Exercise description: Only a number is expected: the count of lines in the listing where "wersji" occurs.

Source data:
◆ ◆ ◆ ◆ ◆
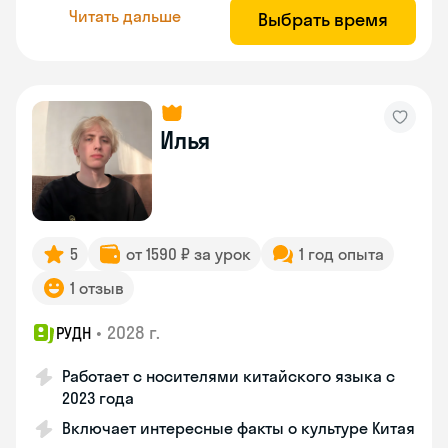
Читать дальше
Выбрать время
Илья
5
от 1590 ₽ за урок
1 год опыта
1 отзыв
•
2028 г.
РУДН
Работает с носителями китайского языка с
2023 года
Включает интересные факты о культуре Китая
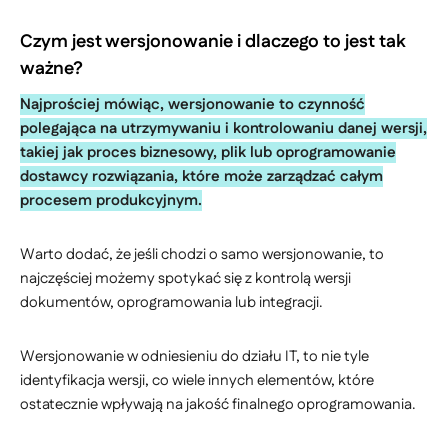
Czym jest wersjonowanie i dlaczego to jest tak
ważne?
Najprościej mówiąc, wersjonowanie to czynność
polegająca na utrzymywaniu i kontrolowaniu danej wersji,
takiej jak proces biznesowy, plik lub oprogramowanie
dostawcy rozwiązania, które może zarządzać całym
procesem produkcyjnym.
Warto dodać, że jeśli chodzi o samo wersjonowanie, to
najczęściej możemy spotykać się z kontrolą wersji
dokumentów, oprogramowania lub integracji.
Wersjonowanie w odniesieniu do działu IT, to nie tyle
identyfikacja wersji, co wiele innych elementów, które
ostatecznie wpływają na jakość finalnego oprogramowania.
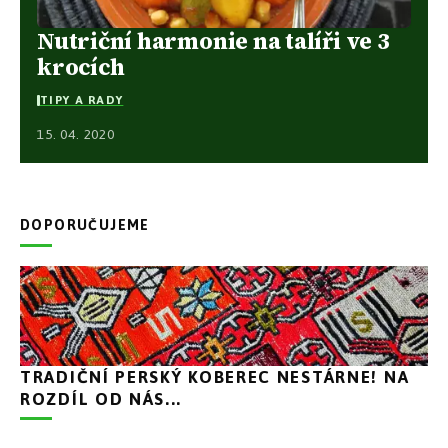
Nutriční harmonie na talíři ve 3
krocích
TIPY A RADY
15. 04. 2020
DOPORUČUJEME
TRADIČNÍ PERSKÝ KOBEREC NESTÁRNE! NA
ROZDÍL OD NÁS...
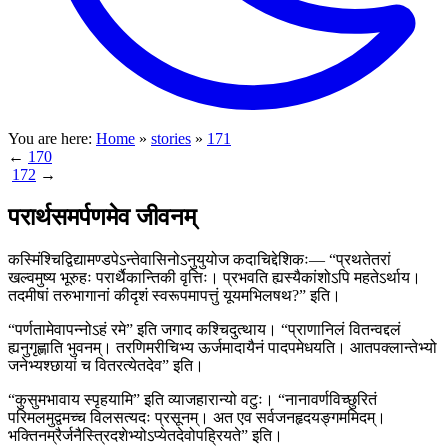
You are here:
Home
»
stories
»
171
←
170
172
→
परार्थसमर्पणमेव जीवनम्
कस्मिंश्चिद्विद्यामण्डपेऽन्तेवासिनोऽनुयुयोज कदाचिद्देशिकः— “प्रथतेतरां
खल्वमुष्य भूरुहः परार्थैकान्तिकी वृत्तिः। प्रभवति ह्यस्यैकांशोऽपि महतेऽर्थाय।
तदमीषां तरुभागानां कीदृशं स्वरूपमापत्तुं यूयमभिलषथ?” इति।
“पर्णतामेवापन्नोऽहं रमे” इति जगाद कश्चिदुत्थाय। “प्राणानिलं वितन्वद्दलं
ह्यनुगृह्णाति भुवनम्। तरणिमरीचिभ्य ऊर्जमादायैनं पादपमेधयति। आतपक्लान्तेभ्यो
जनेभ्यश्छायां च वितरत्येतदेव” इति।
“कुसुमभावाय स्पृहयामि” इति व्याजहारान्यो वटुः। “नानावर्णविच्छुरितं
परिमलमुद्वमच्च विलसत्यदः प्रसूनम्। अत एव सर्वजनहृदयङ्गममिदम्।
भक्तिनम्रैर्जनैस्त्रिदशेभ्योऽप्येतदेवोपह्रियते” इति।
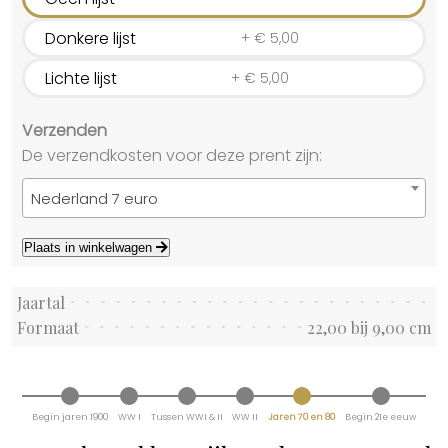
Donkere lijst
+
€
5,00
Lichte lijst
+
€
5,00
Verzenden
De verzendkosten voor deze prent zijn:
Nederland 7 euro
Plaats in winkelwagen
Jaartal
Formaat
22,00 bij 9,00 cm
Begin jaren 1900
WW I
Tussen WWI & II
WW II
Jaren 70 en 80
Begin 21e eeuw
◆ ◆ ◆ ◆ ◆
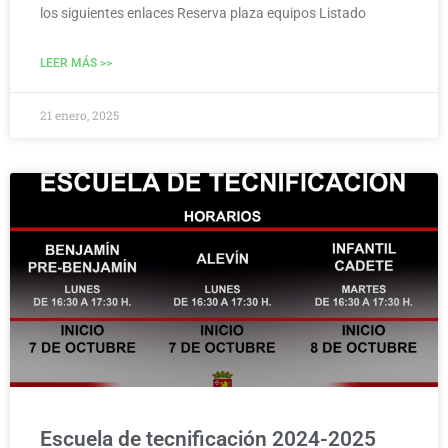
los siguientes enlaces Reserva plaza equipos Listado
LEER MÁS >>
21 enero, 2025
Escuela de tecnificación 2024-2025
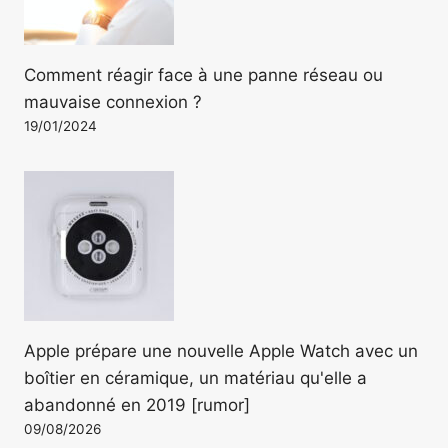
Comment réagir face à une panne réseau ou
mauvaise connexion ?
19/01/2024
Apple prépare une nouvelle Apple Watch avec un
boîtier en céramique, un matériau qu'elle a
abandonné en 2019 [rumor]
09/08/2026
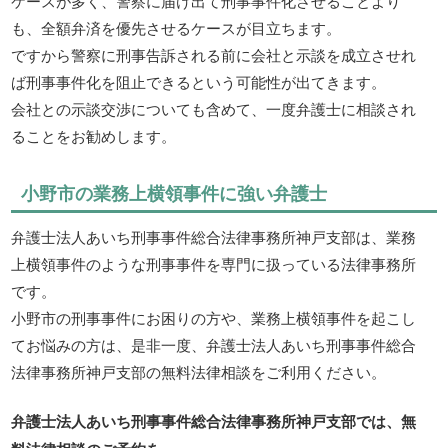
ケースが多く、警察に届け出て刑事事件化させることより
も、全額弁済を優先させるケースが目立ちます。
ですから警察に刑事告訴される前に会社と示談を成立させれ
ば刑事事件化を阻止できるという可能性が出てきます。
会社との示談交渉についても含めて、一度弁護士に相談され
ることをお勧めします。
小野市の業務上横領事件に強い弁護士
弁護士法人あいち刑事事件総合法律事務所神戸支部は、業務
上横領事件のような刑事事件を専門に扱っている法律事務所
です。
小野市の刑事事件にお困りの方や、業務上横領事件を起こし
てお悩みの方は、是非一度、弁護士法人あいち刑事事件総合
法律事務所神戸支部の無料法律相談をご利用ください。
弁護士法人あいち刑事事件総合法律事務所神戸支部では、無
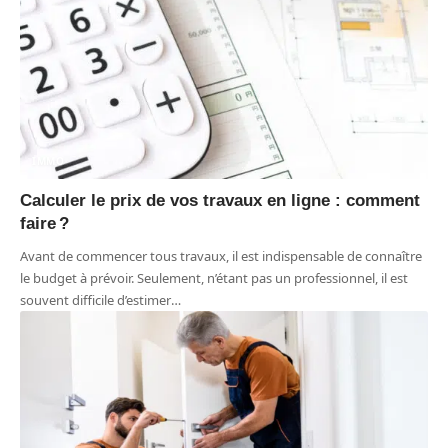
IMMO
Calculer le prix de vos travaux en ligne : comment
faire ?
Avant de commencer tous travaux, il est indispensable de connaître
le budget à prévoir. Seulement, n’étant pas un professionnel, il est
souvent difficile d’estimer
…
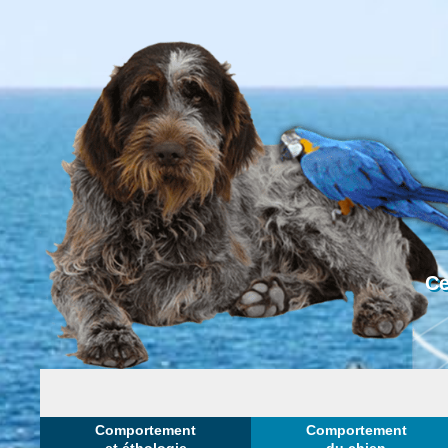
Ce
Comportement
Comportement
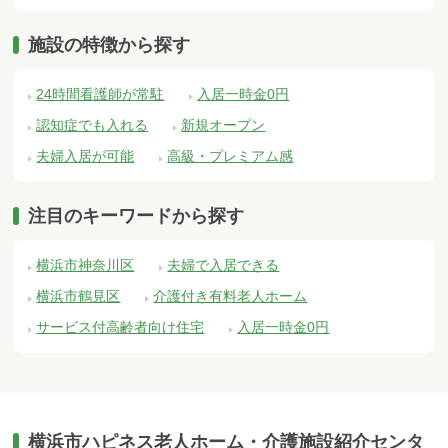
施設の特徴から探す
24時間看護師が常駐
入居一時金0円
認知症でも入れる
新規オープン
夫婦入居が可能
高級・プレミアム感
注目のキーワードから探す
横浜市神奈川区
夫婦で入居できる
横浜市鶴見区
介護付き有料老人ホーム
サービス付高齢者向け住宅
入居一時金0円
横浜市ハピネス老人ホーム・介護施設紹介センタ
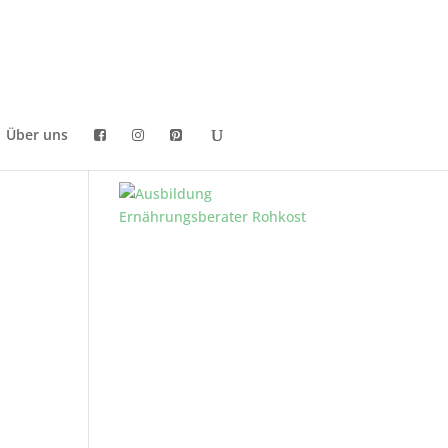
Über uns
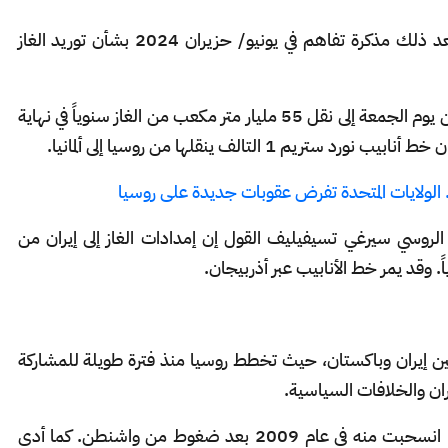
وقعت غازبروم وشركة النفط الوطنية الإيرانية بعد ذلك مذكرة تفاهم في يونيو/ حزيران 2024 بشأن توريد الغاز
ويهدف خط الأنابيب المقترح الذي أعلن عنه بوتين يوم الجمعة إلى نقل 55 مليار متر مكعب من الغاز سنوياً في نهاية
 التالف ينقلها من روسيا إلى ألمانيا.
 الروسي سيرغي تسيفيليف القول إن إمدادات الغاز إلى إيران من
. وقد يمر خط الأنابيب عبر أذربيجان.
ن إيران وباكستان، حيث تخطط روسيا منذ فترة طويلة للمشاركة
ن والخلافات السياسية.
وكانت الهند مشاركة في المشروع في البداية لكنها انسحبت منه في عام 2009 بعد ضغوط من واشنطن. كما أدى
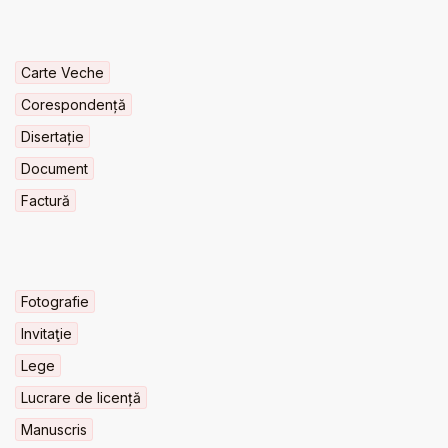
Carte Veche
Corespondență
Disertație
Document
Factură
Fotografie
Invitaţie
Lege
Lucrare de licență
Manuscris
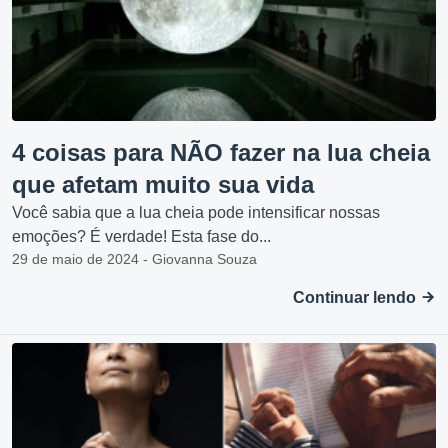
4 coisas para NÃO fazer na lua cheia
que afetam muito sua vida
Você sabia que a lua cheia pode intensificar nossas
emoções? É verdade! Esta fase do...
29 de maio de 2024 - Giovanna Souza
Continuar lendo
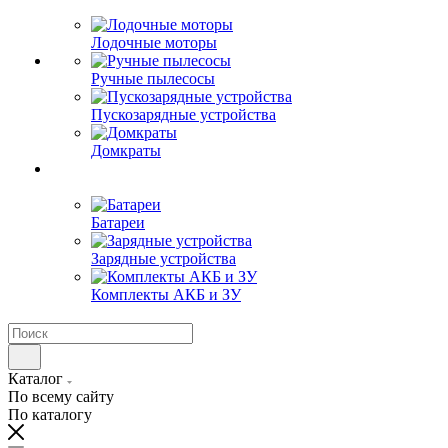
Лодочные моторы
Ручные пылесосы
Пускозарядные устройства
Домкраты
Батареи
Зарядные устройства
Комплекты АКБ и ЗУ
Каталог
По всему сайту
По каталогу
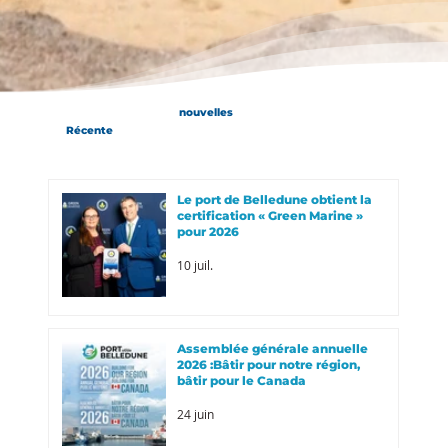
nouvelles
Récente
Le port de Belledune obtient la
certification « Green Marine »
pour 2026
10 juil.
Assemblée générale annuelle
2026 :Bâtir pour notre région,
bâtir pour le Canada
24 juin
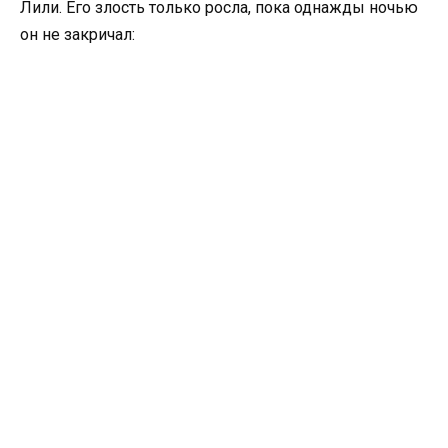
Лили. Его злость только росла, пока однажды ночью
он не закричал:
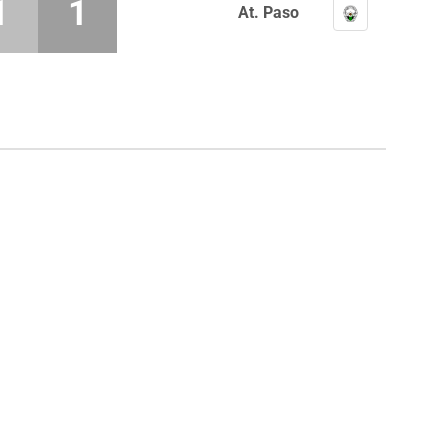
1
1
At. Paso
◆ ◆ ◆ ◆ ◆
Finished task: 3